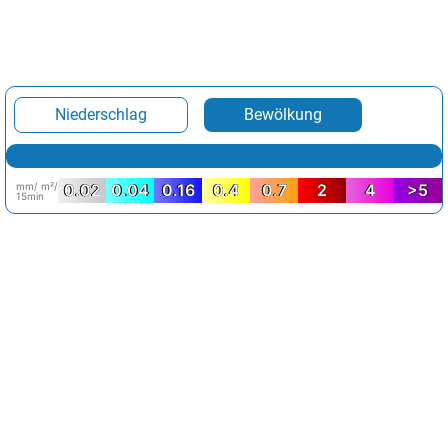
Niederschlag
Bewölkung
mm/ m²/
0.02
0.04
0.16
0.4
0.7
2
4
>5
15min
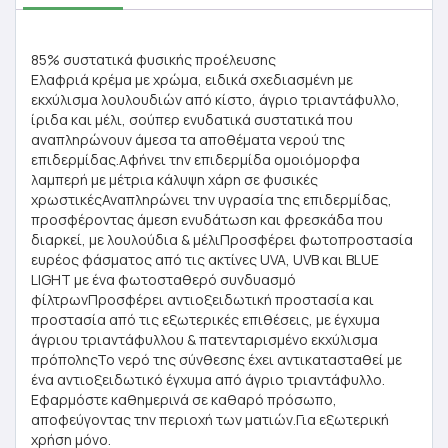
85% συστατικά φυσικής προέλευσης
Ελαφριά κρέμα με χρώμα, ειδικά σχεδιασμένη με
εκχύλισμα λουλουδιών από κίστο, άγριο τριαντάφυλλο,
ίριδα και μέλι, σούπερ ενυδατικά συστατικά που
αναπληρώνουν άμεσα τα αποθέματα νερού της
επιδερμίδας.Αφήνει την επιδερμίδα ομοιόμορφα
λαμπερή με μέτρια κάλυψη χάρη σε φυσικές
χρωστικέςΑναπληρώνει την υγρασία της επιδερμίδας,
προσφέροντας άμεση ενυδάτωση και φρεσκάδα που
διαρκεί, με λουλούδια & μέλιΠροσφέρει φωτοπροστασία
ευρέος φάσματος από τις ακτίνες UVA, UVB και BLUE
LIGHT με ένα φωτοσταθερό συνδυασμό
φίλτρωνΠροσφέρει αντιοξειδωτική προστασία και
προστασία από τις εξωτερικές επιθέσεις, με έγχυμα
άγριου τριαντάφυλλου & πατενταρισμένο εκχύλισμα
πρόποληςΤο νερό της σύνθεσης έχει αντικατασταθεί με
ένα αντιοξειδωτικό έγχυμα από άγριο τριαντάφυλλο.
Εφαρμόστε καθημερινά σε καθαρό πρόσωπο,
αποφεύγοντας την περιοχή των ματιών.Για εξωτερική
χρήση μόνο.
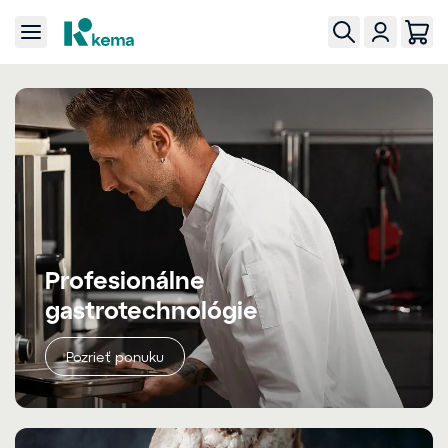
Profesionálne
gastrotechnológie
Pozrieť ponuku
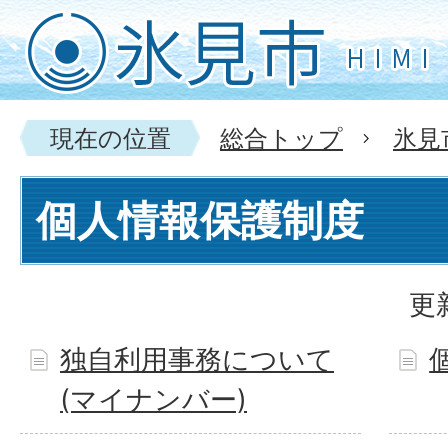
現在の位置
総合トップ
氷見
個人情報保護制度
更
独自利用事務について
(マイナンバー)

- _Problem description_
Please restate each entry exactly, but drop any picture it holds.

- _Result for this exercise_
Niederschlag
Bewölkung
mm/ m²/
0.02
0.04
0.16
0.4
0.7
2
4
>5
15min
85% συστατικά φυσικής προέλευσης
Ελαφριά κρέμα με χρώμα, ειδικά σχεδιασμένη με
εκχύλισμα λουλουδιών από κίστο, άγριο τριαντάφυλλο,
ίριδα και μέλι, σούπερ ενυδατικά συστατικά που
αναπληρώνουν άμεσα τα αποθέματα νερού της
επιδερμίδας.Αφήνει την επιδερμίδα ομοιόμορφα
λαμπερή με μέτρια κάλυψη χάρη σε φυσικές
χρωστικέςΑναπληρώνει την υγρασία της επιδερμίδας,
προσφέροντας άμεση ενυδάτωση και φρεσκάδα που
διαρκεί, με λουλούδια & μέλιΠροσφέρει φωτοπροστασία
ευρέος φάσματος από τις ακτίνες UVA, UVB και BLUE
LIGHT με ένα φωτοσταθερό συνδυασμό
φίλτρωνΠροσφέρει αντιοξειδωτική προστασία και
προστασία από τις εξωτερικές επιθέσεις, με έγχυμα
άγριου τριαντάφυλλου & πατενταρισμένο εκχύλισμα
πρόποληςΤο νερό της σύνθεσης έχει αντικατασταθεί με
ένα αντιοξειδωτικό έγχυμα από άγριο τριαντάφυλλο.
Εφαρμόστε καθημερινά σε καθαρό πρόσωπο,
αποφεύγοντας την περιοχή των ματιών.Για εξωτερική
χρήση μόνο.
Profesionálne
gastrotechnológie
Pozrieť ponuku
現在の位置
総合トップ
氷見
個人情報保護制度
更
独自利用事務について
(マイナンバー)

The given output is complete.